İnsan sinir sisteminde merkezi, çevresel ve vejetatif olmak üzere üç ana bölüm vardır.
Merkezi sinir sistemi beyin ve omuriliği içerir.
Omurilik merkezi sinir sisteminin en eski kısmıdır. İki aktif işlevi vardır. Birincisi, vücudun çeşitli organlarından beyne, beyinden kaslara sinir uyarılarının ileticisidir. İkincisi, beynin bazı bölümlerinin katılımı olmadan gerçekleşen otomatik reaksiyonları gerçekleştiren bir dizi refleks merkezinin odak noktasıdır. Bunlar, örneğin çeşitli savunma hareketlerini, vasküler reaksiyonları, idrara çıkmayı vb. İçerir.
Beynin gelişimi zorlaştıkça, beyin ağırlığının omuriliğe oranının beyin lehine dramatik bir şekilde değiştiğini not etmek ilginçtir. Beyin en büyük gelişimine - en organize canlı olan insanlarda ulaşır. Öyleyse, eğer kuşlarda beyin ağırlığı omuriliğin ağırlığını iki kat, bir kedide üç kat, bir köpekte beş kat ve bir maymunda on bir kat daha fazlaysa, o zaman bir insanda ağırlık beyin omuriliğin ağırlığını kırk dokuz kat aşıyor!
Ağırlık beyin modern insan ortalama 1400 gramdır.

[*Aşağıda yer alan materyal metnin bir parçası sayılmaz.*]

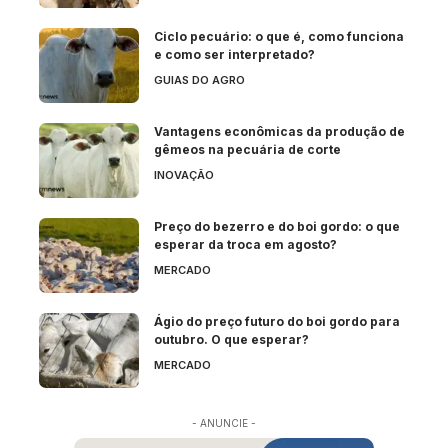
Ciclo pecuário: o que é, como funciona
e como ser interpretado?
GUIAS DO AGRO
Vantagens econômicas da produção de
gêmeos na pecuária de corte
INOVAÇÃO
Preço do bezerro e do boi gordo: o que
esperar da troca em agosto?
MERCADO
Ágio do preço futuro do boi gordo para
outubro. O que esperar?
MERCADO
- ANUNCIE -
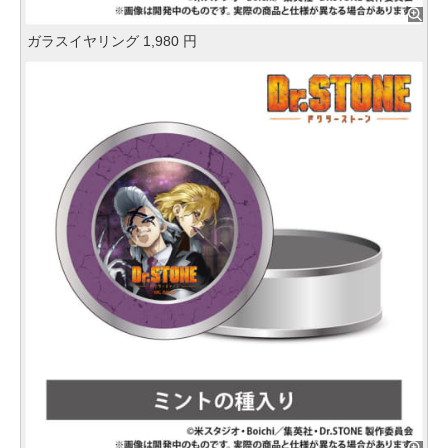
ガラスイヤリング 1,980 円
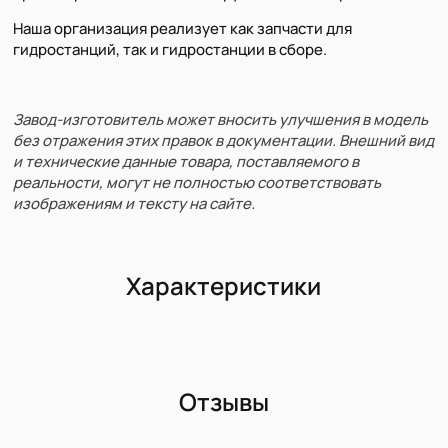
Наша организация реализует как запчасти для
гидростанций, так и гидростанции в сборе.
Завод-изготовитель может вносить улучшения в модель
без отражения этих правок в документации. Внешний вид
и технические данные товара, поставляемого в
реальности, могут не полностью соответствовать
изображениям и тексту на сайте.
Характеристики
Отзывы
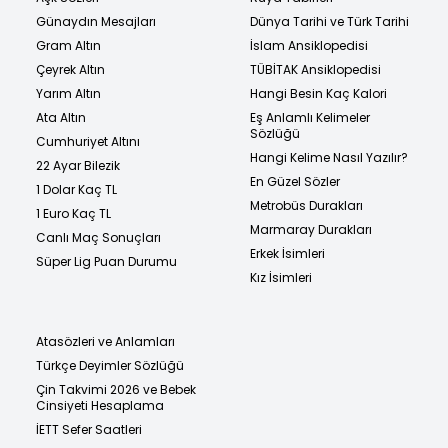
Günaydın Mesajları
Dünya Tarihi ve Türk Tarihi
Gram Altın
İslam Ansiklopedisi
Çeyrek Altın
TÜBİTAK Ansiklopedisi
Yarım Altın
Hangi Besin Kaç Kalori
Ata Altın
Eş Anlamlı Kelimeler
Sözlüğü
Cumhuriyet Altını
Hangi Kelime Nasıl Yazılır?
22 Ayar Bilezik
En Güzel Sözler
1 Dolar Kaç TL
Metrobüs Durakları
1 Euro Kaç TL
Marmaray Durakları
Canlı Maç Sonuçları
Erkek İsimleri
Süper Lig Puan Durumu
Kız İsimleri
Atasözleri ve Anlamları
Türkçe Deyimler Sözlüğü
Çin Takvimi 2026 ve Bebek
Cinsiyeti Hesaplama
İETT Sefer Saatleri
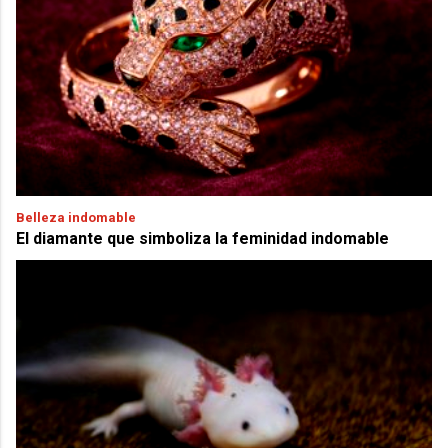
Belleza indomable
El diamante que simboliza la feminidad indomable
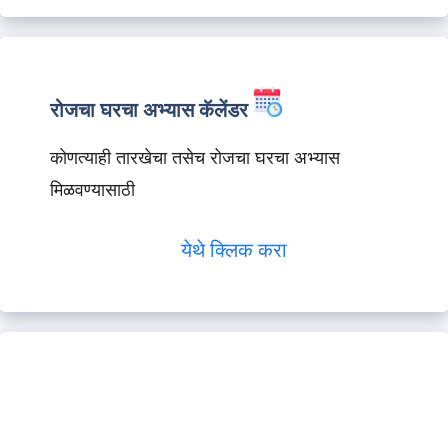
रोजचा घरचा अभ्यास कॅलेंडर
कोणत्याही तारखेचा तसेच रोजचा घरचा अभ्यास
मिळवण्यासाठी
येथे क्लिक करा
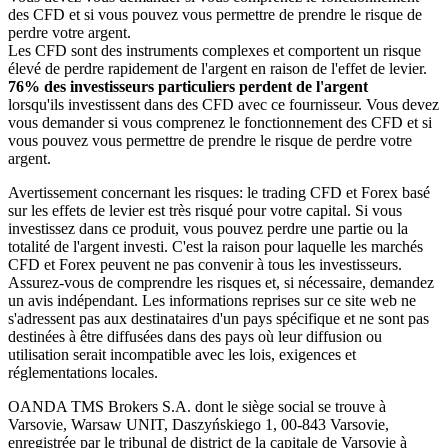
des CFD et si vous pouvez vous permettre de prendre le risque de
perdre votre argent.
Les CFD sont des instruments complexes et comportent un risque
élevé de perdre rapidement de l'argent en raison de l'effet de levier.
76% des investisseurs particuliers perdent de l'argent
lorsqu'ils investissent dans des CFD avec ce fournisseur. Vous devez
vous demander si vous comprenez le fonctionnement des CFD et si
vous pouvez vous permettre de prendre le risque de perdre votre
argent.
Avertissement concernant les risques: le trading CFD et Forex basé
sur les effets de levier est très risqué pour votre capital. Si vous
investissez dans ce produit, vous pouvez perdre une partie ou la
totalité de l'argent investi. C'est la raison pour laquelle les marchés
CFD et Forex peuvent ne pas convenir à tous les investisseurs.
Assurez-vous de comprendre les risques et, si nécessaire, demandez
un avis indépendant. Les informations reprises sur ce site web ne
s'adressent pas aux destinataires d'un pays spécifique et ne sont pas
destinées à être diffusées dans des pays où leur diffusion ou
utilisation serait incompatible avec les lois, exigences et
réglementations locales.
OANDA TMS Brokers S.A. dont le siège social se trouve à
Varsovie, Warsaw UNIT, Daszyńskiego 1, 00-843 Varsovie,
enregistrée par le tribunal de district de la capitale de Varsovie à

Bazı hayvanlarda, beyin ağırlığının mutlak ifadesi insanlardan daha fazladır (yunuslar - 2000, filler - 4000, balinalar - 7000 gram). Bununla birlikte, nispi beyin ağırlığı (beyin ağırlığının vücut ağırlığına oranı) insanlarda bu hayvanlardan daha fazladır.
Modern bir insanın kafatasının kapasitesi (beynin hacmi için), daha yüksek hayvanların - maymunların kafatasının kapasitesini önemli ölçüde aşıyor. İnsanlarda, (bir Avrupalı için) 1450; bir maymunda (goril) 400 ila 600 santimetre küp.

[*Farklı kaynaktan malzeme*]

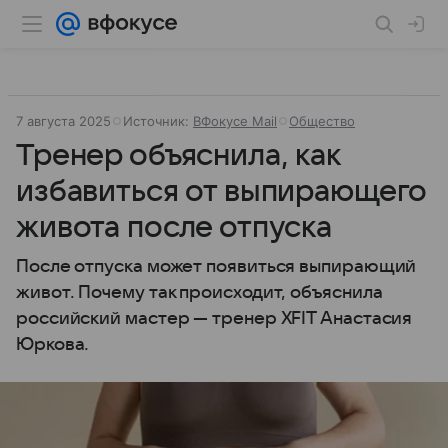
7 августа 2025
Источник:
ВФокусе Mail
Общество
Тренер объяснила, как
избавиться от выпирающего
живота после отпуска
После отпуска может появиться выпирающий
живот. Почему так происходит, объяснила
российский мастер — тренер XFIT Анастасия
Юркова.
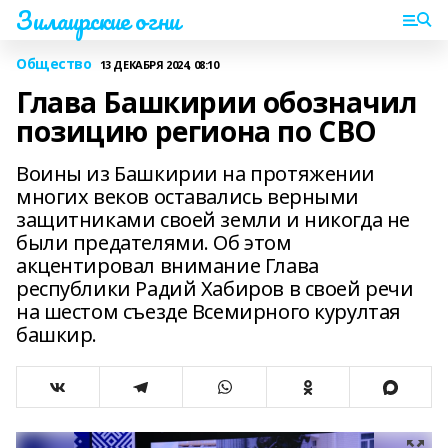
Зилаирские огни
Общество
13 ДЕКАБРЯ 2024, 08:10
Глава Башкирии обозначил
позицию региона по СВО
Воины из Башкирии на протяжении
многих веков оставались верными
защитниками своей земли и никогда не
были предателями. Об этом
акцентировал внимание Глава
республики Радий Хабиров в своей речи
на шестом съезде Всемирного курултая
башкир.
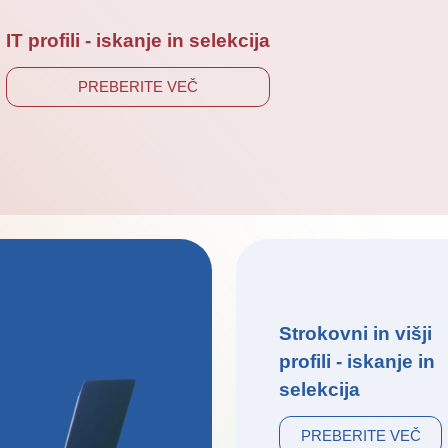
IT profili - iskanje in selekcija
PREBERITE VEČ
Strokovni in višji
profili - iskanje in
selekcija
PREBERITE VEČ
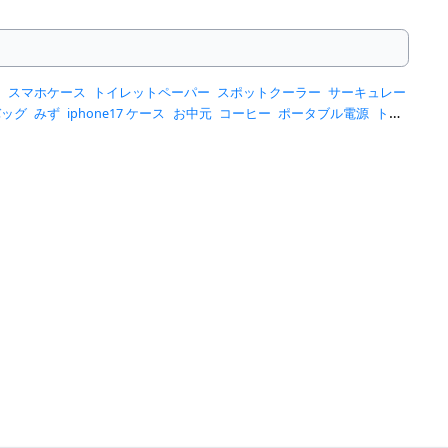
ー
スマホケース
トイレットペーパー
スポットクーラー
サーキュレー
バッグ
みず
iphone17 ケース
お中元
コーヒー
ポータブル電源
トー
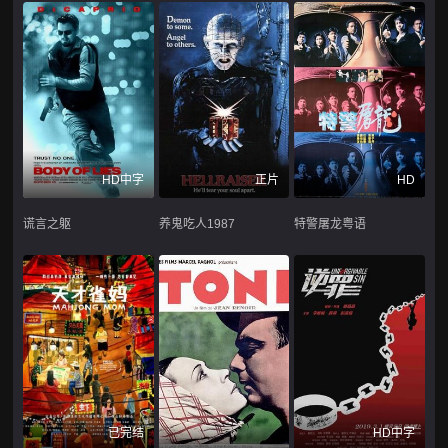
HD中字
正片
HD
谎言之躯
养鬼吃人1987
特警屠龙粤语
已完结
HD中字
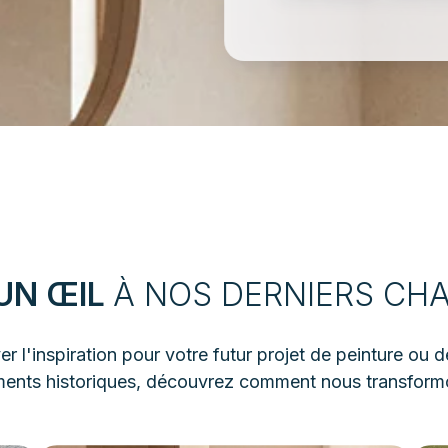
UN ŒIL
À NOS DERNIERS CH
r l'inspiration pour votre futur projet de peinture ou 
ments historiques, découvrez comment nous transform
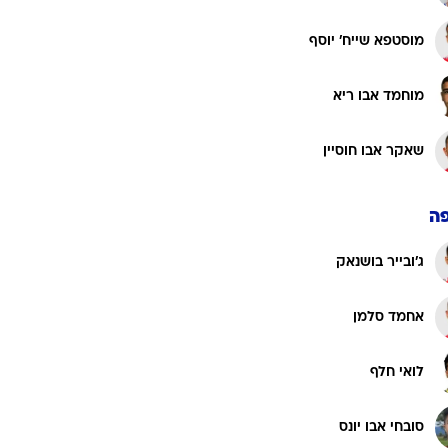
מוסטפא שייח' יוסף
מוחמד אבו ריא
שאקר אבו חוסיין
ה
ג'ובייר בושנאק
אחמד סלמן
לואי חלף
סובחי אבו יונס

Modern insanın tarihsel ataları, beyin boşluğunun aşağıdaki ortalama hacmine sahipti: Pithecanthropus - 850, Sinanthropus - 1050, Neandertal - 1400 santimetre küp.
Periferik sinir sistemi merkezi sinir sisteminden uzanan sinirlerden oluşur; buna 12 çift kraniyal sinir ve 31 çift spinal sinir dahildir. Periferik sinir sistemi yoluyla, merkezi sinir sistemi, duyu organlarının (reseptörler) dış sinir uçlarına ve vücudun tepkilerini yerine getiren organlara - kaslar, bezler vb. İle bağlanır.

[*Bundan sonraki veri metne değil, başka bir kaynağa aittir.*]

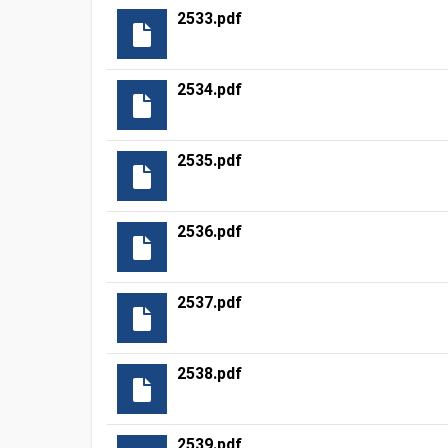
2533.pdf
2534.pdf
2535.pdf
2536.pdf
2537.pdf
2538.pdf
2539.pdf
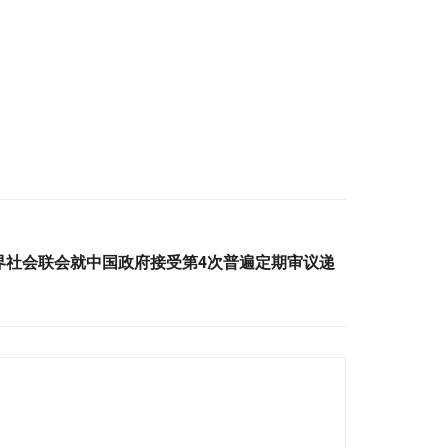
（97）新界社会联会就中国政府接受第4次普遍定期审议递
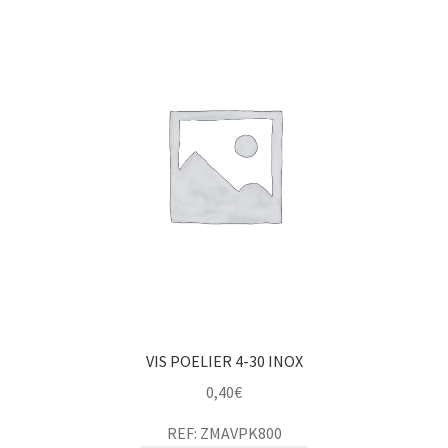
VIS POELIER 4-30 INOX
0,40
€
REF: ZMAVPK800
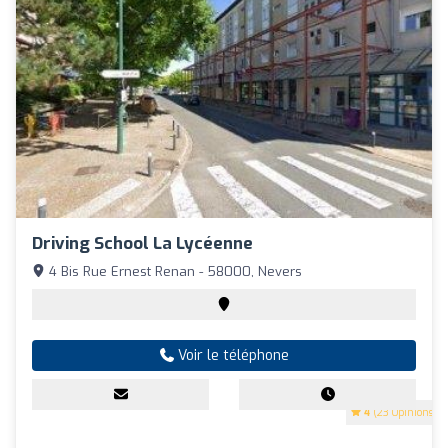
Driving School La Lycéenne
4 Bis Rue Ernest Renan - 58000, Nevers
Voir le téléphone
4
(23 Opinions)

Otonom sinir sistemi düzenler, ritim sağlar, iç organların çalışmasını sağlar - kalp, kan damarları, akciğerler, mide, bağırsaklar, endokrin bezleri, vb. Sinir sisteminin vejetatif kısmı sempatik ve parasempatik olmak üzere ikiye ayrılır; her iç organ aynı anda birinin ve diğerinin lifleri tarafından zarar görür. Sempatik sistem genellikle organın aktivitesini arttırır ve parasempatik sistem baskı yapar.
Sinir sisteminin tüm karmaşık çalışması iki ana yönde gerçekleşir: bir yandan vücudun tüm bölümlerinin çalışmalarını birleştirme yönünde, diğer yandan organizmanın çevre ile bağlantısında, adaptasyonda organizmanın dış koşullara ve eğer bir kişiyi kastediyorsak, amaca yönelik ortam değişikliğinde.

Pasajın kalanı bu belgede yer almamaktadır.